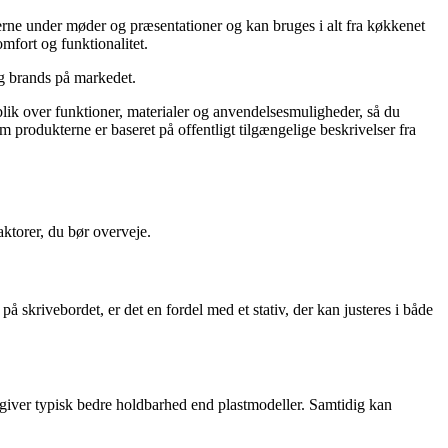
derne under møder og præsentationer og kan bruges i alt fra køkkenet
omfort og funktionalitet.
 og brands på markedet.
rblik over funktioner, materialer og anvendelsesmuligheder, så du
m produkterne er baseret på offentligt tilgængelige beskrivelser fra
faktorer, du bør overveje.
på skrivebordet, er det en fordel med et stativ, der kan justeres i både
r giver typisk bedre holdbarhed end plastmodeller. Samtidig kan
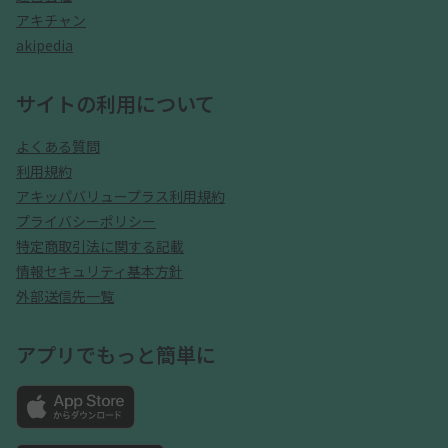
アキチャン
akipedia
サイトの利用について
よくある質問
利用規約
アキッパバリュープラス利用規約
プライバシーポリシー
特定商取引法に関する記載
情報セキュリティ基本方針
外部送信先一覧
アプリでもっと簡単に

________________________________________

Look through the data above and return exactly the lines from the one that contains "og brands på markedet." to the one that contains "på skrivebordet, er", inclusive, with nothing else.

> [SOLUTION BELOW]:
 og brands på markedet.
rblik over funktioner, materialer og anvendelsesmuligheder, så du
m produkterne er baseret på offentligt tilgængelige beskrivelser fra
faktorer, du bør overveje.
på skrivebordet, er det en fordel med et stativ, der kan justeres i både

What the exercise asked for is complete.